Thanks for recording the issue, Dave.

At 2026-02-09T02:49:22-0500, anonymous wrote:
> Date: Mon 09 Feb 2026 07:49:14 AM UTC By: Anonymous
> Ingo Schwarze said (http://lists.gnu.org/r/groff/2026-01/msg00078.html):
>
> "I doubt that the current in-tree/out-of-tree situation makes much
> sense.  IIUC, the maintainer... prefers out-of-tree by a significant
> margin, and rarely tests in-tree.  Why, then, is in-tree the default?
>
> "I would even go one step further.  Given that you prefer out-of-tree,
> that it is objectively cleaner and better tested, why is in-tree even
> supported at all?  Simply deleting the code supporting in-tree and
> making all builds out-of-tree naively looks like a win for everyone:
> less maintenance and testing effort for you and more cleanliness and
> better testing for the benefit of users."
>
> In a separate thread
> (http://lists.gnu.org/r/groff/2026-02/msg00038.html),
> Branden responded to the latter question:
>
> "I don't have an answer apart from 'inertia'.  However, we must be
> mindful of how inertia manifests.  If the bits of the GNU build system
> that we use generally presume and advertise support for in-tree
> builds, we could be trading one pile of grief for another by breaking
> that presumption, and by violating user expectations."
>
> So, after 1.24 is released, changing the default to out-of-tree seems
> a worthwhile step, and dropping in-tree support altogether is worth
> exploring.

An aspect of the aforementioned inertia that I should have named
explicitly when writing is the following well-known idiom...


./configure && make


...which performs a build that is, you guessed it, in-tree.

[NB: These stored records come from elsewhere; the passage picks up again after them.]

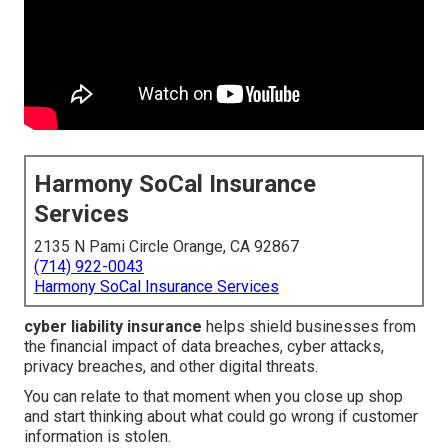
Harmony SoCal Insurance
Services
2135 N Pami Circle Orange, CA 92867
(714) 922-0043
Harmony SoCal Insurance Services
cyber liability insurance
helps shield businesses from
the financial impact of data breaches, cyber attacks,
privacy breaches, and other digital threats.
You can relate to that moment when you close up shop
and start thinking about what could go wrong if customer
information is stolen.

That command pair has literally decades of tradition behind it.  It may
be 35-40 years old (as old as GNU Autoconf itself).  It's appeared in
countless artifacts of documentation and dead-tree published works.

I'd guess that it's better known than any single fact about _groff_
itself.

Therefore in full candor I should advertise that I have little appetite
for tackling this task compared to most of the ~65 others that are
in "Postponed" status pending review after the 1.24.0 release.

This doesn't mean someone else can't work on it, but they should
probably raise the issue more broadly, meaning on the "groff" mailing
list and possibly more broadly, as it seems like a significant break
with the practices of other GNU projects.